For giggles: Circa Spring '91 (Kemper Freestyle 165):










So, part 2 (Gloves): I still have my old Kombi Kevlar gloves with wrist supports built in. Before you get all in a bent out of shape about wrist supports, I snapped my wrist right through the joint during a stupid comp back in my 20's (thus that's why I started wearing such gloves). Skated since I was a wee pup, so I do know how to fall, but crap happens. My wrist sucks, bad, so I still want a good glove with wrist support if they can be found. Frankly, not having much luck. My Kombi gloves are still in pretty good shape, but given their age, they won't last long I suspect. Not looking for separate wrist supports, but rather, a glove with integrated support. If you know of a good one, please advise. Thanks.


----------



## cnesta (Oct 28, 2012)

Burton made a glove a year or so back I have a pair with wrist supports in them 
I think it might have been called the baker glove not sure try to find the they work great


----------



## phony_stark (Jul 2, 2011)

Shop snowboard gloves with wrist guards, including Level gloves, the top protective snowboard glove on the market: In stock, free shipping

Snowboarding Wrist Guards, Seirus Gloves, Wrist Protection | Campmor

I heard the skeletons ones a dope and cost effective.


----------



## deminimis (Nov 5, 2012)

Thanks guys.


----------



## Lamps (Sep 3, 2011)

Burton makes two - Support glove, and Impact Glove

I really like the impact glove, I buy new ones from time to time as they wear out after a season or two. For max warmth wear a silk underglove or similar very light glove in combination - only needed on really cold days.


----------



## deminimis (Nov 5, 2012)

Thanks for the help. I decided to grab a pair on Baker gloves (no support) and a pair of Protec supports. Now, just waiting for more snow.


----------



## lonerider (Apr 10, 2009)

deminimis said:


> Thanks for the help. I decided to grab a pair on Baker gloves (no support) and a pair of Protec supports. Now, just waiting for more snow.


Another option (if you haven't purchased) is Level Gloves, which come with in integrated (but removable) wristguard. I've been using them for 6 years and have converted 4 other people in my snowboarding group to them. In my opinion (and from my experience) the Level wristguard design is better than old-school guard like the Protec you were looking at.

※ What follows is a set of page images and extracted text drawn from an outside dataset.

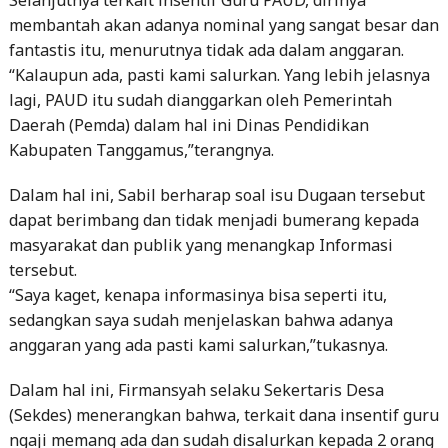
“Kalaupun ada, pasti kami salurkan. Yang lebih jelasnya
lagi, PAUD itu sudah dianggarkan oleh Pemerintah
Daerah (Pemda) dalam hal ini Dinas Pendidikan
Kabupaten Tanggamus,”terangnya.
Dalam hal ini, Sabil berharap soal isu Dugaan tersebut
dapat berimbang dan tidak menjadi bumerang kepada
masyarakat dan publik yang menangkap Informasi
tersebut.
“Saya kaget, kenapa informasinya bisa seperti itu,
sedangkan saya sudah menjelaskan bahwa adanya
anggaran yang ada pasti kami salurkan,”tukasnya.
Dalam hal ini, Firmansyah selaku Sekertaris Desa
(Sekdes) menerangkan bahwa, terkait dana insentif guru
ngaji memang ada dan sudah disalurkan kepada 2 orang
penerima. Akan tetapi, terkait adanya dana insentif atau
operasional Guru PAUD menurutnya tidak ada.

Before that I was using Glomming Gear No Gomer over the glove wristguards, but they went out of business a decade ago (were bought out, and then the parent company stopped making the product).


----------



## KIRKRIDER (Mar 18, 2008)

After 2 seasons the still hold up well...beside the spikes on the fongers that broke off leaving a nice hole. Still love them.

http://www.snowboardingforum.com/equipment-reviews/33022-gloves-level-super-pipe-pro.html


----------



## lonerider (Apr 10, 2009)

KIRKRIDER said:


> After 2 seasons the still hold up well...beside the spikes on the fongers that broke off leaving a nice hole. Still love them.
> 
> http://www.snowboardingforum.com/equipment-reviews/33022-gloves-level-super-pipe-pro.html


That's what you get for paying extra to pretend you are Mad Max 

I have the regular Level Halfpipe Mitts and my friends have a couple pairs of the Level Halfpipe Gloves. My wife has a pair of the Level Butterfly Mitts.


----------



## deminimis (Nov 5, 2012)

Thanks. Looked at Level before I pulled the trigger. Usually I'll spend whatever it takes for protective gear, but after getting all new gear for me (how I miss the days of pro deals), passes for the whole damn fam, planks and boots for those tail wankers, new mountain-worthy tires for my truck (6), I'm tapped. The Protec guards are of a similar design philosophy as my old Kombis which worked fine. Probably not as fine as Level's Biomex, but that will have to wait until next season now.


----------



## SnowDragon (Apr 23, 2012)

Docmeter snowboard gloves.
Single or double sided.
Undoubtedly the best protection in a snowboard glove.
Dare I say "hands down"? LOL!


----------